I ragazzi meridionali partono addirittura in vantaggio rispetto ai colleghi settentrionali, se si analizzano le basi di partenza, per poi perdere punti. Anche il livello di istruzione della famiglia d’origine ha un peso: avere entrambi i genitori laureati potrebbe dare 4/5 punti percentuali in più.
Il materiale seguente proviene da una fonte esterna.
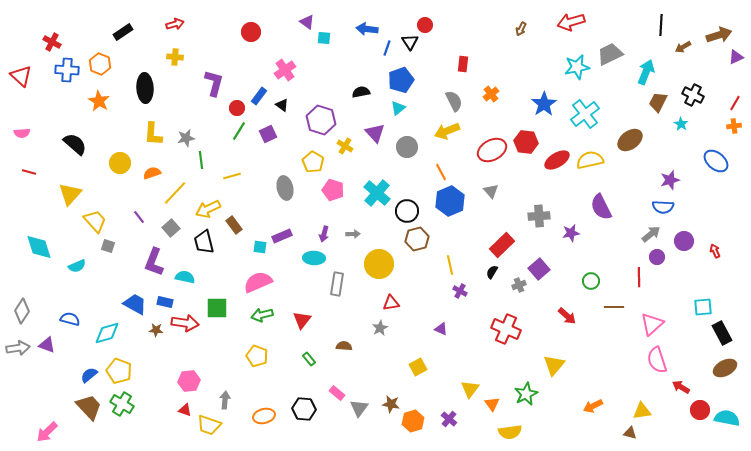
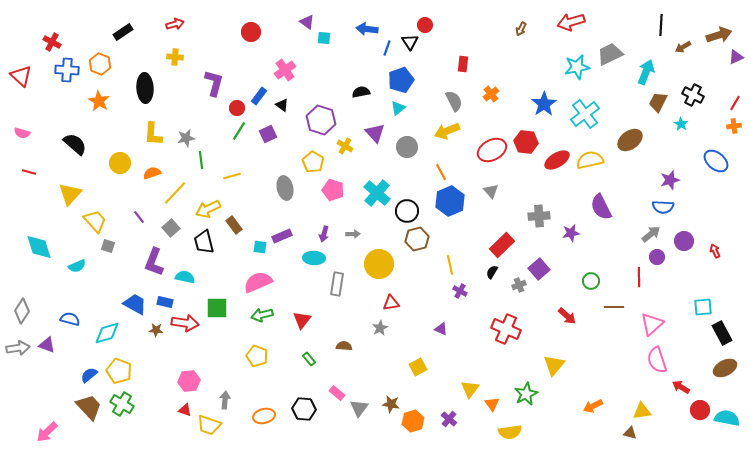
pink semicircle at (22, 133): rotated 21 degrees clockwise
Il peso degli alunni stranieri non è un problema visto che sono presenti maggiormente nel Centro-Nord.
I boicottaggi sono ormai ridotti ai minimi termini (quasi il 100% degli istituti svolge regolarmente le prove) e anche la restituzione a settembre degli esiti dei test è accolta da presidi e docenti: se i primi anni quasi il 20% di “plessi” snobbava i dati Invalsi oggi appena il 6% di istituti non ha scaricato gli esiti delle rilevazioni.
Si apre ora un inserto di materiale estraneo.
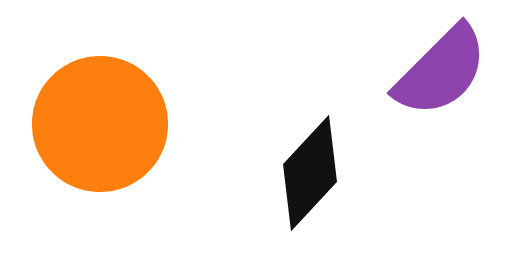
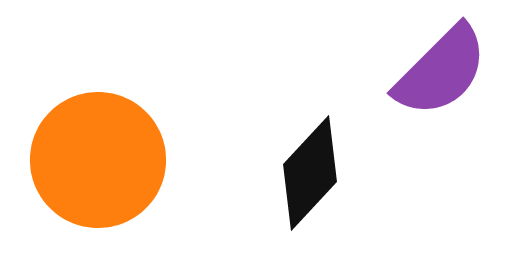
orange circle: moved 2 px left, 36 px down
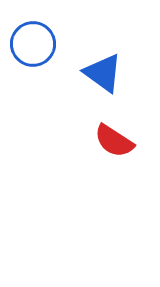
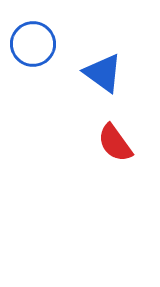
red semicircle: moved 1 px right, 2 px down; rotated 21 degrees clockwise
Le singole prove, nel tempo sempre più condivise con i professori, non sono mirate su quesiti nozionistici, ma focalizzate su competenze di base.
Il lavoro della preparazione dei test è molto intenso, e si avvale della consulenza di esperti ben conosciuti anche in campo internazionale e che, nello stesso tempo, padroneggiano il nostro sistema scolastico; alla costruzione di una prova contribuisce il lavoro di circa 250 docenti di livelli scolari e provenienza geografica differenti.
Le prove standardizzate costituiscono una realtà complessa, che comprende una varietà di strumenti di verifica e di metodologie; in particolare si possono distinguere tre categorie di prove:
test che verificano i risultati dei singoli alunni alla fine di un anno di scuola o alla fine di un livello scolastico, e hanno un impatto significativo sulle loro carriere educative;
test che hanno lo scopo principale di monitorare e valutare le scuole e/o il sistema educativo nel suo complesso;
test che hanno principalmente lo scopo di facilitare il processo di apprendimento dei singoli alunni, identificando i loro specifici bisogni di apprendimento per adattare di conseguenza l’insegnamento.
La somministrazione di prove standardizzate si è gradualmente diffusa in Europa negli ultimi due decenni.
Attualmente quasi tutti i Paesi europei fanno uso di prove standardizzate di apprendimento. In particolare prove nazionali sono utilizzate in Inghilterra, sugli alunni di 7 ed 11 anni di età, nonché nell’esame di fine ciclo dell’obbligo (Gcse), in Francia sugli alunni di 7, 11 e 14 anni, in Germania sugli alunni del terzo e dell’ottavo anno dell’istruzione obbligatoria.
Il dibattito sulle caratteristiche e sulle modalità di utilizzazione dei test è sempre molto vivace. Diverse sono le questioni in discussione:
l’ambito da sottoporre a verifica: oggi si ritiene più importante verificare il possesso di competenze transdisciplinari;
l’uso delle prove all’interno del sistema di valutazione nazionale: in quasi tutti i Paesi i test vengono utilizzati per l’autovalutazione dalle scuole, in otto Paesi sono utili anche per la valutazione esterna; inoltre i risultati dei test sono uno degli indicatori utilizzati per individuare le scuole “a rischio”;
la pubblicazione dei risultati delle prove a livello di singola scuola: in Inghilterra, Scozia, Svezia, Olanda, Danimarca e alcuni altri Paese il governo pubblica direttamente i risultati o richiede alle scuole di pubblicarli; la maggioranza dei Paesi europei preferisce però pubblicare solo i risultati aggregati;
la frequenza dei test e il loro peso all’interno del sistema: test ripetuti e con un peso eccessivo sulla carriera di studenti e insegnanti determinano il rischio di “teaching to the test”, ovvero focalizzare l’attività di insegnamento sul superamento del test.